Preventing constexpr functions from being recursive will not prevent
compile time recursion -- people will continue to use template trickeries.

| IMHO its potential to be misused is big (as defined in current C++0x).

Almost any useful language feature has a big potential misuse.

| As far as I know, we can't detect at compile-time if a function is
| being called using its constexpr mode or not.

That is not exactly true.


| This means that coding something like
|
| constexpr int fibonacci(int n)
| {
|    return ((n < 2)? n : fibonacci(n - 1) + fibonacci(n - 2));
| }
|
| is a bad idea since, if evaluated at runtime, will take so much time
| (constexpr-triggering-failure includes, among calling the function
| with non-constant parameters, calling it from a different translation
| unit even if we call it with constant parameters).

Then, don't do it.

[...]

| but now we need to code every constexpr function in its iterative
| equivalent with recursion to prevent this kind of problem.

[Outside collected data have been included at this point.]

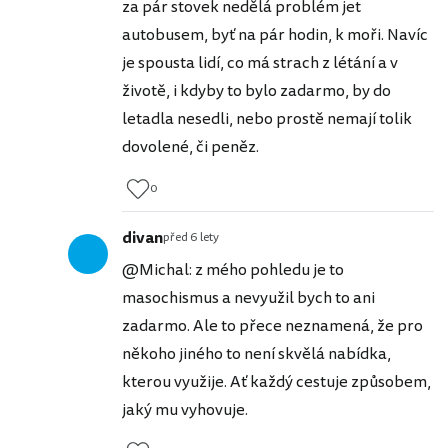
za pár stovek nedělá problém jet
autobusem, byť na pár hodin, k moři. Navíc
je spousta lidí, co má strach z létání a v
životě, i kdyby to bylo zadarmo, by do
letadla nesedli, nebo prostě nemají tolik
dovolené, či peněz.
0
divan
před 6 lety
@Michal: z mého pohledu je to
masochismus a nevyužil bych to ani
zadarmo. Ale to přece neznamená, že pro
někoho jiného to není skvělá nabídka,
kterou využije. Ať každý cestuje způsobem,
jaký mu vyhovuje.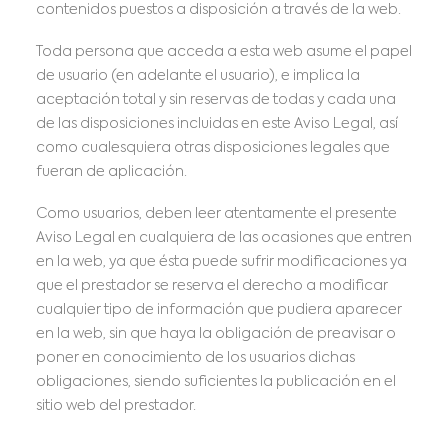
contenidos puestos a disposición a través de la web.
Toda persona que acceda a esta web asume el papel
de usuario (en adelante el usuario), e implica la
aceptación total y sin reservas de todas y cada una
de las disposiciones incluidas en este Aviso Legal, así
como cualesquiera otras disposiciones legales que
fueran de aplicación.
Como usuarios, deben leer atentamente el presente
Aviso Legal en cualquiera de las ocasiones que entren
en la web, ya que ésta puede sufrir modificaciones ya
que el prestador se reserva el derecho a modificar
cualquier tipo de información que pudiera aparecer
en la web, sin que haya la obligación de preavisar o
poner en conocimiento de los usuarios dichas
obligaciones, siendo suficientes la publicación en el
sitio web del prestador.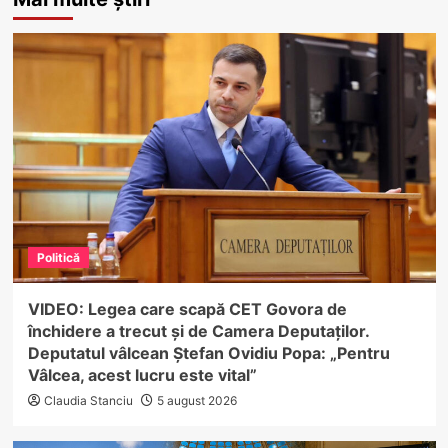
Politică
VIDEO: Legea care scapă CET Govora de
închidere a trecut și de Camera Deputaților.
Deputatul vâlcean Ștefan Ovidiu Popa: „Pentru
Vâlcea, acest lucru este vital”
Claudia Stanciu
5 august 2026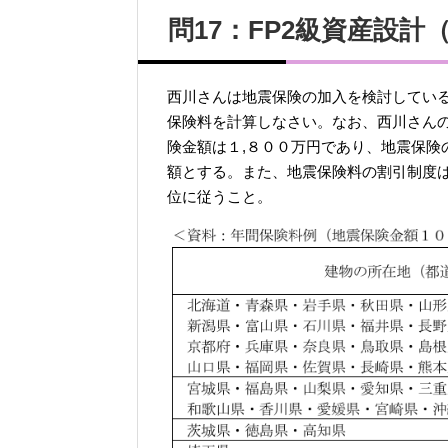
問17：FP2級資産設計（
西川さんは地震保険の加入を検討してい
保険料を計算しなさい。なお、西川さん
険金額は１,８００万円であり、地震保険
額とする。また、地震保険料の割引制度
位に従うこと。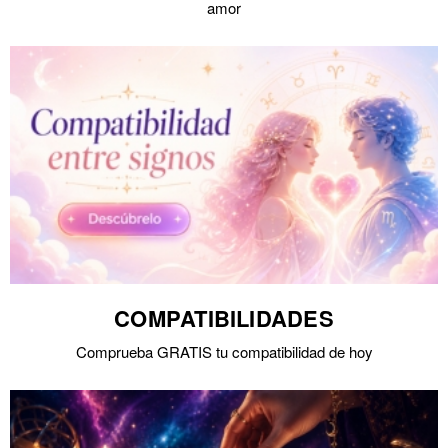
amor
COMPATIBILIDADES
Comprueba GRATIS tu compatibilidad de hoy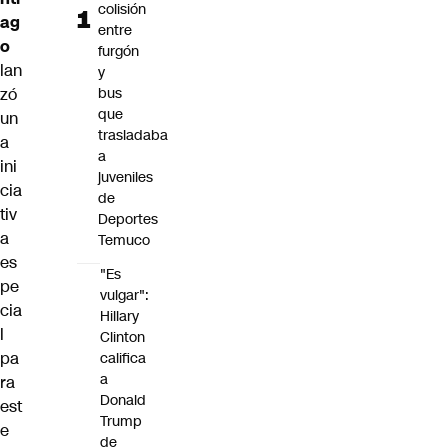
colisión
ag
entre
o
furgón
lan
y
zó
bus
que
un
trasladaba
a
a
ini
juveniles
cia
de
tiv
Deportes
a
Temuco
es
"Es
pe
vulgar":
cia
Hillary
l
Clinton
pa
califica
a
ra
Donald
est
Trump
e
de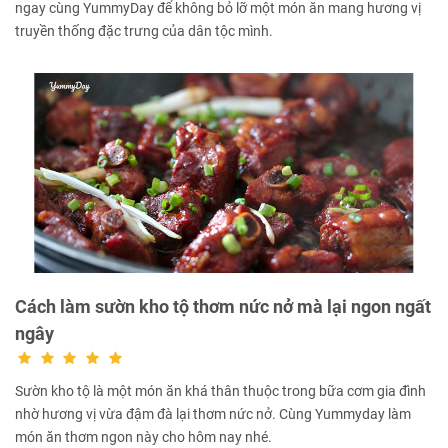
ngay cùng YummyDay để không bỏ lỡ một món ăn mang hương vị
truyền thống đặc trưng của dân tộc mình.
Cách làm sườn kho tộ thơm nức nở mà lại ngon ngất
ngây
Sườn kho tộ là một món ăn khá thân thuộc trong bữa cơm gia đình
nhờ hương vị vừa đậm đà lại thơm nức nở. Cùng Yummyday làm
món ăn thơm ngon này cho hôm nay nhé.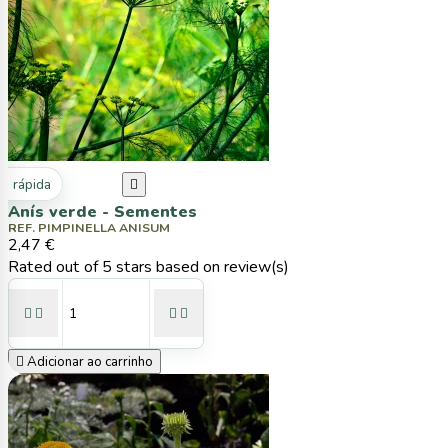
ta rápida

Anís verde - Sementes
REF. PIMPINELLA ANISUM
2,47 €
Rated
out of 5 stars based on
review(s)





Adicionar ao carrinho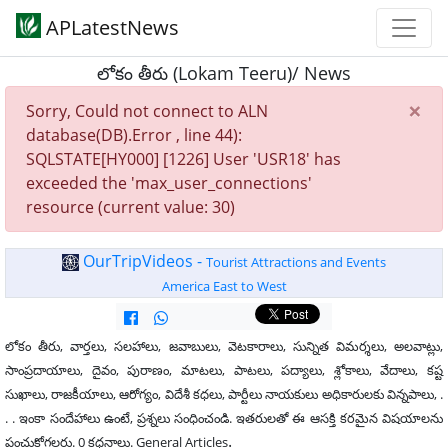
APLatestNews
లోకం తీరు (Lokam Teeru)/ News
×
Sorry, Could not connect to ALN
database(DB).Error , line 44):
SQLSTATE[HY000] [1226] User 'USR18' has
exceeded the 'max_user_connections'
resource (current value: 30)
OurTripVideos -
Tourist Attractions and Events
America East to West
లోకం తీరు, వార్తలు, సలహాలు, జవాబులు, వెటకారాలు, సున్నిత విమర్శలు, అలవాట్లు,
సాంప్రదాయాలు, దైవం, పురాణం, మాటలు, పాటలు, పద్యాలు, శ్లోకాలు, వేదాలు, కష్ట
సుఖాలు, రాజకీయాలు, ఆరోగ్యం, విదేశీ కధలు, పార్టీలు నాయకులు అధికారులకు విన్నపాలు, .
. . ఇంకా సందేహాలు ఉంటే, ప్రశ్నలు సంధించండి. ఇతరులతో ఈ ఆసక్తి కరమైన విషయాలను
.
పంచుకోగలరు. 0 కధనాలు. General Articles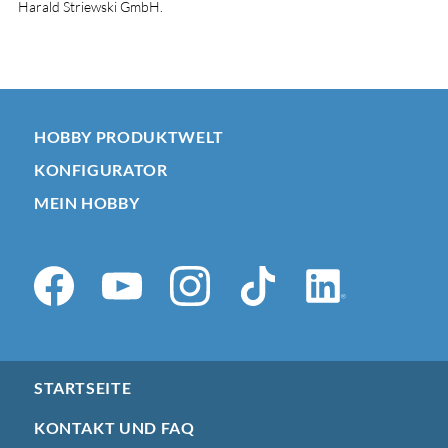
Harald Striewski GmbH.
HOBBY PRODUKTWELT
KONFIGURATOR
MEIN HOBBY
STARTSEITE
KONTAKT UND FAQ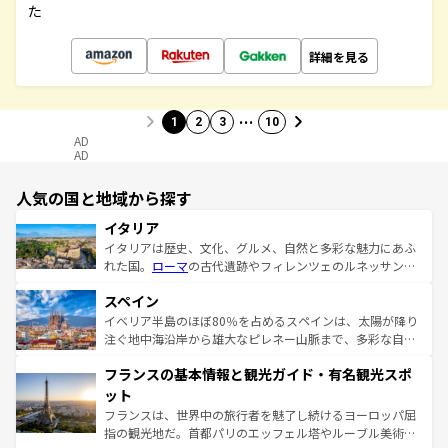
た
詳細を見る
…
1
2
3
10
AD
AD
人気の国と地域から探す
イタリア
イタリアは歴史、文化、グルメ、自然と多彩な魅力にあふ
れた国。
ローマ
の古代遺跡やフィレンツェのルネッサンス
美術、ヴェネツィアの運河など、歴史あるスポットはもち
スペイン
ろん、トスカーナの美しい田園風景やアマルフィ海岸の絶
景など、自然景観も見逃せない。観光の合間には、本場の
イベリア半島のほぼ80％を占めるスペインは、太陽が降り
ピザやパスタなど、絶品のイタリア料理を堪能することも
注ぐ地中海沿岸から雄大なピレネー山脈まで、多彩な自然
できる。朝目覚めてから夜眠るまで、すべての瞬間を楽し
と文化が詰まったヨーロッパ屈指の旅行先だ。多様な地域
フランスの基本情報と観光ガイド・有名観光スポ
ませてくれるイタリアで、忘れられない旅をしてみよう！
文化が根付くこの国では、情熱的なフラメンコ、熱気あふ
なお、新着のイタリア情報は
コンテンツ一覧
を参照してほ
れる闘牛、そして美味しいタパスが生活の一部となってい
ット
しい。
る。首都マドリードの洗練された雰囲気や、バルセロナの
フランスは、世界中の旅行者を魅了し続けるヨーロッパ屈
アートに溢れた街角から、地方では古代ローマ遺跡や中世
指の観光地だ。首都パリのエッフェル塔やルーブル美術館
の城塞都市、穏やかなビーチリゾートまで多彩な表情を見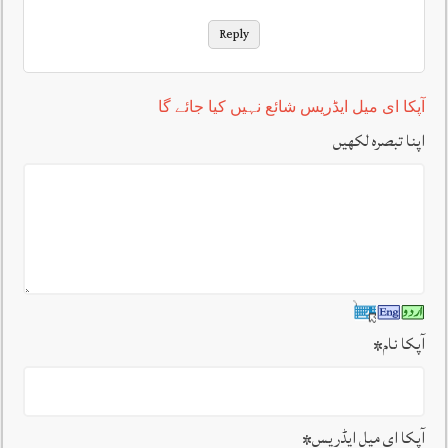
Reply
آپکا ای میل ایڈریس شائع نہیں کیا جائے گا
اپنا تبصرہ لکھیں
آپکا نام
*
آپکا ای میل ایڈریس
*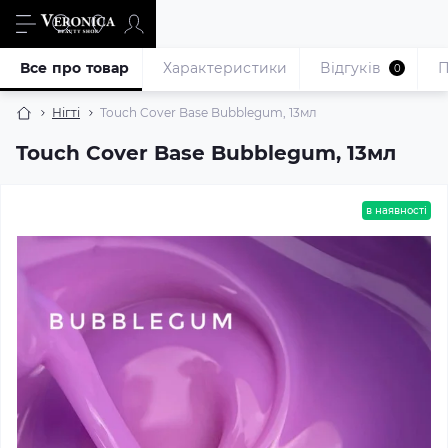
Все про товар
Характеристики
Відгуків
П
0
Нігті
Touch Cover Base Bubblegum, 13мл
Touch Cover Base Bubblegum, 13мл
в наявності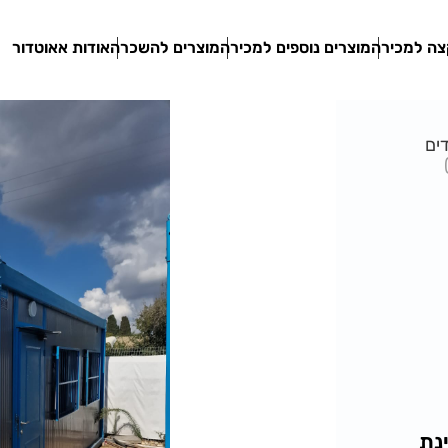
ה למכירה
מוצרים נוספים למכירה
מוצרים להשכרה
אודות אאוטדור
דים
נת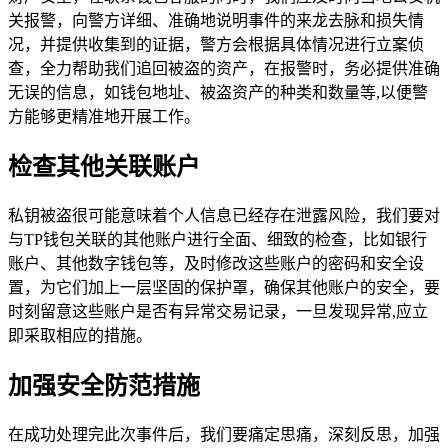
关报警，向警方详细、准确地说明事件的来龙去脉和损失情
况，并提供收集到的证据，警方会根据具体情况进行立案侦
查，全力帮助我们追回被盗的资产，在报警时，务必提供准确
无误的信息，如钱包地址、被盗资产的种类和数量等,以便警
方能够更精准地开展工作。
检查其他关联账户
私钥被盗很可能意味着个人信息已经存在泄露风险，我们要对
与TP钱包关联的其他账户进行全面、细致的检查，比如银行
账户、其他数字钱包等，及时修改这些账户的密码和安全设
置，为它们加上一层坚固的保护罩，确保其他账户的安全，要
时刻留意这些账户是否有异常交易记录，一旦发现异常,应立
即采取相应的措施。
加强安全防范措施
在成功处理完此次事件后，我们要痛定思痛，深刻反思，加强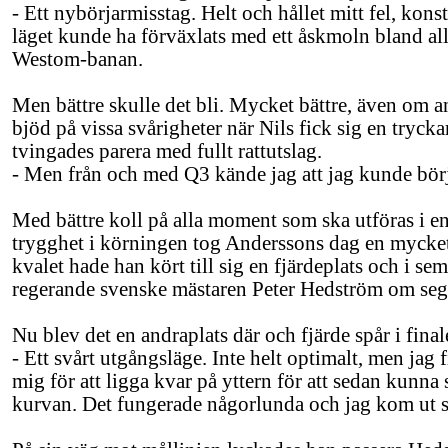
- Ett nybörjarmisstag. Helt och hållet mitt fel, kon
läget kunde ha förväxlats med ett åskmoln bland a
Westom-banan.
Men bättre skulle det bli. Mycket bättre, även om
bjöd på vissa svårigheter när Nils fick sig en trycka
tvingades parera med fullt rattutslag.
- Men från och med Q3 kände jag att jag kunde börja
Med bättre koll på alla moment som ska utföras i e
trygghet i körningen tog Anderssons dag en mycket
kvalet hade han kört till sig en fjärdeplats och i s
regerande svenske mästaren Peter Hedström om seg
Nu blev det en andraplats där och fjärde spår i final
- Ett svårt utgångsläge. Inte helt optimalt, men jag 
mig för att ligga kvar på yttern för att sedan kunn
kurvan. Det fungerade någorlunda och jag kom ut 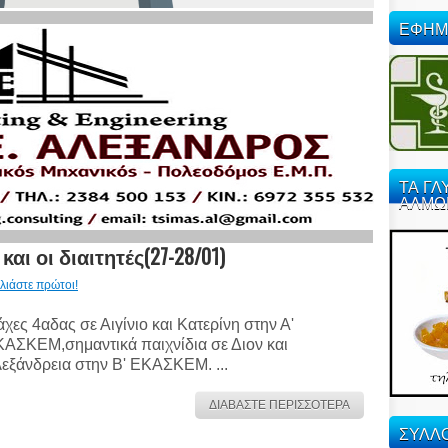
ΕΦΗΜ
ΤΑ ΓΛ
ΑΛΜΩ
 οι διαιτητές(27-28/01)
λιάστε πρώτοι!
χες 4αδας σε Αιγίνιο και Κατερίνη στην Α'
ΑΣΚΕΜ,σημαντικά παιχνίδια σε Διον και
εξάνδρεια στην Β' ΕΚΑΣΚΕΜ. ...
ΔΙΑΒΑΣΤΕ ΠΕΡΙΣΣΟΤΕΡΑ
ΣΥΛΛΟ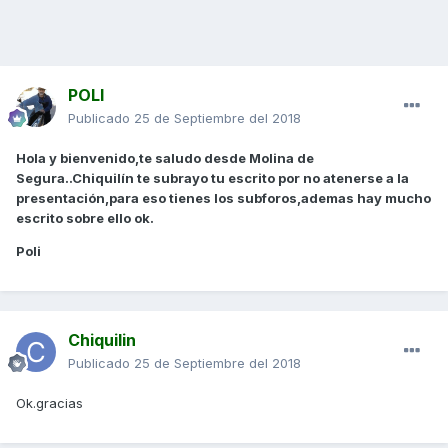
POLI
Publicado
25 de Septiembre del 2018
Hola y bienvenido,te saludo desde Molina de
Segura..Chiquilín te subrayo tu escrito por no atenerse a la
presentación,para eso tienes los subforos,ademas hay mucho
escrito sobre ello ok.
Poli
Chiquilin
Publicado
25 de Septiembre del 2018
Ok.gracias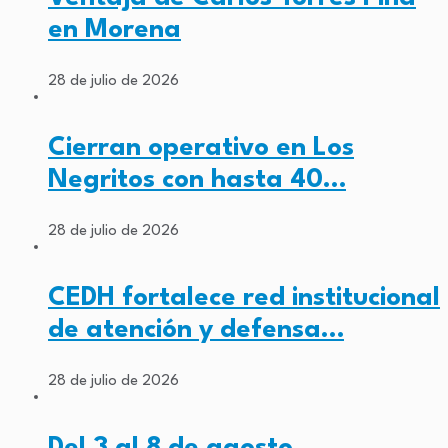
en Morena
28 de julio de 2026
Cierran operativo en Los
Negritos con hasta 40…
28 de julio de 2026
CEDH fortalece red institucional
de atención y defensa…
28 de julio de 2026
Del 3 al 8 de agosto,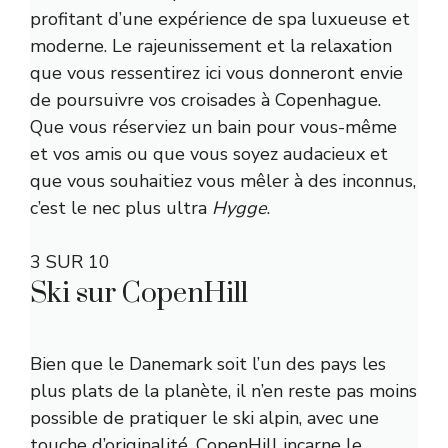
profitant d’une expérience de spa luxueuse et
moderne. Le rajeunissement et la relaxation
que vous ressentirez ici vous donneront envie
de poursuivre vos croisades à Copenhague.
Que vous réserviez un bain pour vous-même
et vos amis ou que vous soyez audacieux et
que vous souhaitiez vous mêler à des inconnus,
c’est le nec plus ultra
Hygge
.
3 SUR 10
Ski sur CopenHill
Bien que le Danemark soit l’un des pays les
plus plats de la planète, il n’en reste pas moins
possible de pratiquer le ski alpin, avec une
touche d’originalité. CopenHill incarne le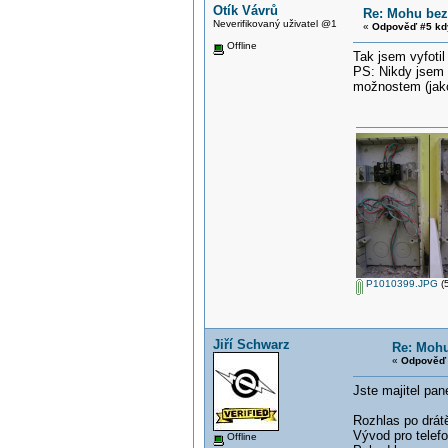
Otík Vávrů
Re: Mohu bez
Neverifikovaný uživatel @1
«
Odpověď #5 kd
Offline
Tak jsem vyfotil
PS: Nikdy jsem 
možnostem (jako 
P1010399.JPG
(5
Jiří Schwarz
Re: Mohu
«
Odpověď 
Jste majitel pan
Rozhlas po drátě
Vývod pro telefo
Offline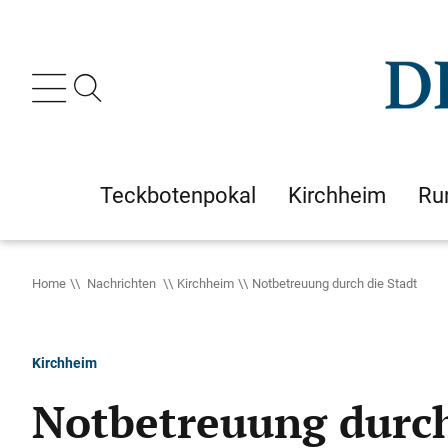
Teckbotenpokal
Kirchheim
Ru
Home
Nachrichten
Kirchheim
Notbetreuung durch die Stadt
Kirchheim
Notbetreuung durch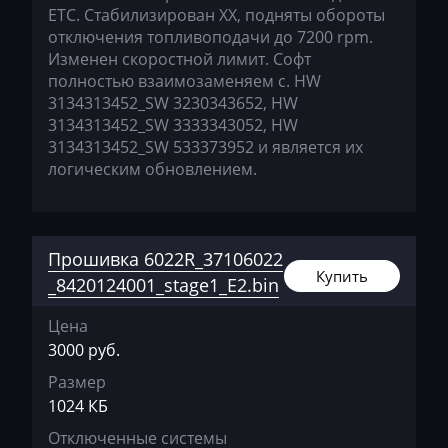
ЕТС. Стабилизирован ХХ, подняты обороты
BYD
отключения топливоподачи до 7200 rpm.
Изменен скоростной лимит. Софт
Cadillac
полностью взаимозаменяем с. HW
Camc
3134313452_SW 3230343652, HW
3134313452_SW 3333343052, HW
Case
3134313452_SW 533373952 и является их
логическим обновлением.
Caterpillar
CFMoto
Challenger
Прошивка 6022R_37106022
Купить
_8420124001_stage1_E2.bin
Changan
Цена
Changhe
3000 руб.
Chery
Размер
1024 КБ
Chevrolet
Отключенные системы
Chrysler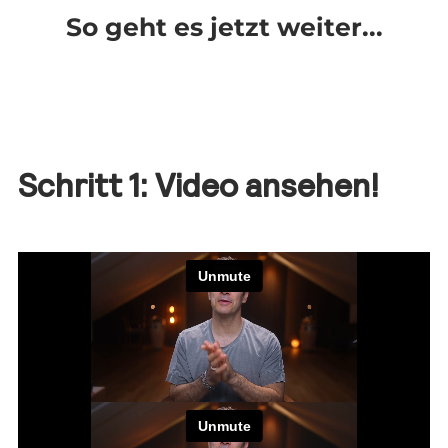
So geht es jetzt weiter...
Schritt 1: Video ansehen!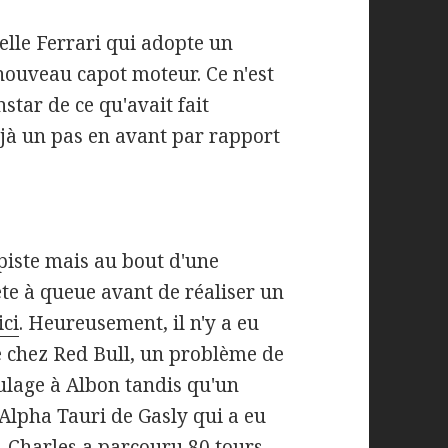
le Ferrari qui adopte un
 nouveau capot moteur. Ce n'est
nstar de ce qu'avait fait
éjà un pas en avant par rapport
 piste mais au bout d'une
tête à queue avant de réaliser un
ici
. Heureusement, il n'y a eu
e chez Red Bull, un problème de
ulage à Albon tandis qu'un
'Alpha Tauri de Gasly qui a eu
 Charles a parcouru 80 tours,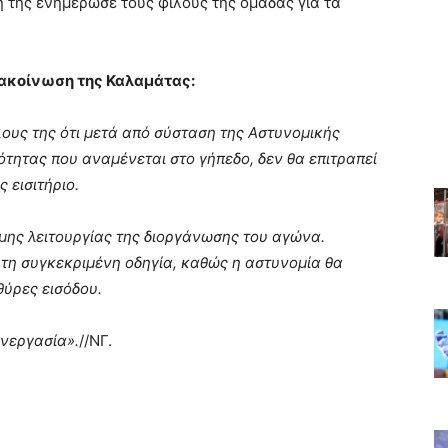
 της ενημέρωσε τους φίλους της ομάδας για τα
ακοίνωση της Καλαμάτας:
υς της ότι μετά από σύσταση της Αστυνομικής
τητας που αναμένεται στο γήπεδο, δεν θα επιτραπεί
 εισιτήριο.
ης λειτουργίας της διοργάνωσης του αγώνα.
τη συγκεκριμένη οδηγία, καθώς η αστυνομία θα
θύρες εισόδου.
υνεργασία».
//ΝΓ.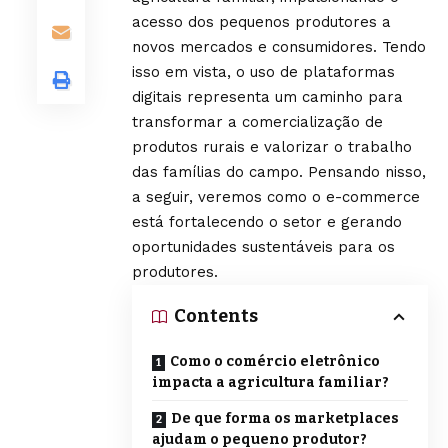
acesso dos pequenos produtores a
novos mercados e consumidores. Tendo
isso em vista, o uso de plataformas
digitais representa um caminho para
transformar a comercialização de
produtos rurais e valorizar o trabalho
das famílias do campo. Pensando nisso,
a seguir, veremos como o e-commerce
está fortalecendo o setor e gerando
oportunidades sustentáveis para os
produtores.
Contents
Como o comércio eletrônico
impacta a agricultura familiar?
De que forma os marketplaces
ajudam o pequeno produtor?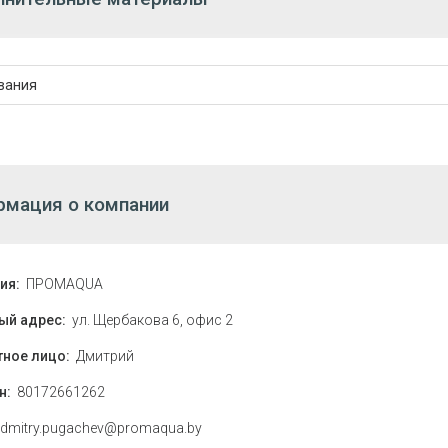
вания
мация о компании
ия:
ПРОМAQUA
ый адрес:
ул. Щербакова 6, офис 2
тное лицо:
Дмитрий
н:
80172661262
dmitry.pugachev@promaqua.by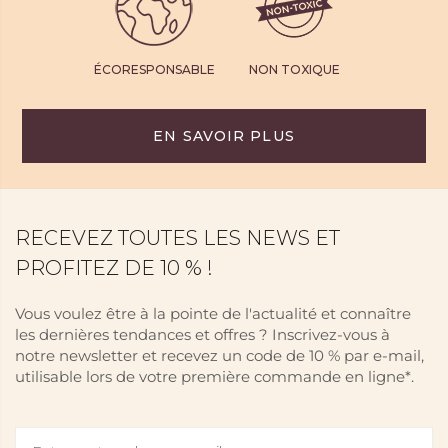
ÉCORESPONSABLE
NON TOXIQUE
EN SAVOIR PLUS
RECEVEZ TOUTES LES NEWS ET
PROFITEZ DE 10 % !
Vous voulez être à la pointe de l'actualité et connaître
les dernières tendances et offres ? Inscrivez-vous à
notre newsletter et recevez un code de 10 % par e-mail,
utilisable lors de votre première commande en ligne*.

Tail
| recursion is easy to treat and easily optimized when compiling the
| runtime version of the function, but most other forms of recursion
| aren't.

Not every function should be coded as constexpr, just because it can be.

--
[ comp.std.c++ is moderated.  To submit articles, try just posting with ]
[ your news-reader.  If that fails, use mailto:std-c++@netlab.cs.rpi.edu]
[              --- Please see the FAQ before posting. ---               ]
[ FAQ: http://www.comeaucomputing.com/csc/faq.html                      ]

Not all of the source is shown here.